I've saved my very favourite 'til last, and boy does Bundesliga Manager's cover pack a raw emotional punch. Just look at that guy in the middle, who is presumably the Bundesliga Manager of the title. Not for him the excitement, the sheer joy of succeeding at the top level of world football (a scenario demonstrated by the group of players mucking about with a cremation urn in the upper-right corner): in his miserable, briefcase-strewn existence there is room only for disappointment, failure and all-consuming guilt. Those papers in front of him? That's a petition signed by thousands of supporters in favour of having him ejected from Germany using a large catapult of some description, maybe a trebuchet... look, they haven't quite sorted the details out yet, okay? The important thing is that this man knows he will die alone and unloved.
The guy on the phone behind him is actually talking to the Samaritans, hoping for some advice on thwarting BM's imminent suicide attempt. Don't be fooled into thinking this is an act of compassion, though - the man on the phone is the team's assistant manager and he simply doesn't want the job on a more permanent basis. What I'm saying is the top level of German football is a viper's nest of pain and degradation, especially if you look like shamed British comedian Chris Langham.
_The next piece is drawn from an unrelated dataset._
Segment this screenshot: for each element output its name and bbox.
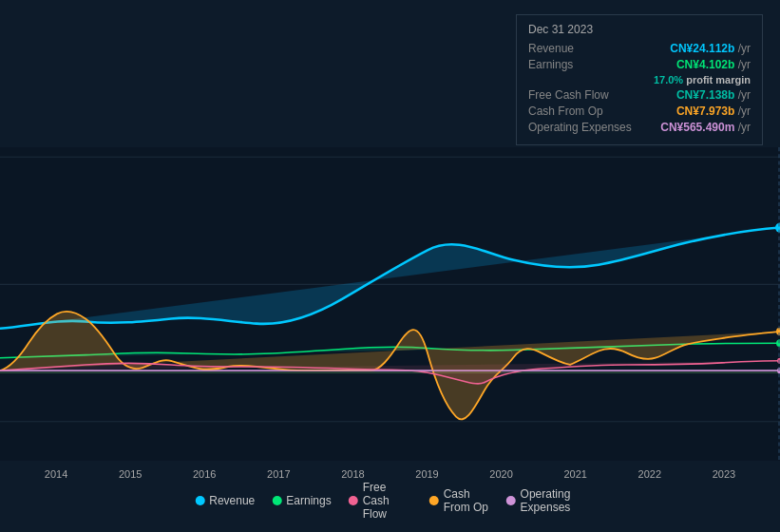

Christ, he looks like something out a Heironymous Bosch painting. Not one of the nice ones either, I mean one of the ones with all the bum-demons.
Football on the Commodore 64, then. Suddenly "The Beautiful Game" has never seemed like more of a misnomer. That said, so many game covers nowadays are simple created by posing in-game assets against a dark background that I do genuinely miss the often baffling yet endearingly cack-handed artworks of yesteryear.

BONUS! Street Cred' Football

A warning to my fellow humans! Aliens have arrived on Earth and are attempting to assimilate themselves into our societies! You can spot these alien intruders fairly easily, as they have not yet learned to accurately mimic human faces. Also they play football by punching the ball around using a series of motions not unlike those found in our Earth kung-fu, only really fucking stupid-looking.
Obviously this the game's title is laughable, because if you were to wear clothes like that and perform similar hand motions your "credibility" on the "street" would diminish very rapidly indeed. You know what else shows this game up as possibly not being as hip as it would like to be? They used an apostrophe to indicate that "Cred" is the abbreviated version of "credibility". That's kind of amazing.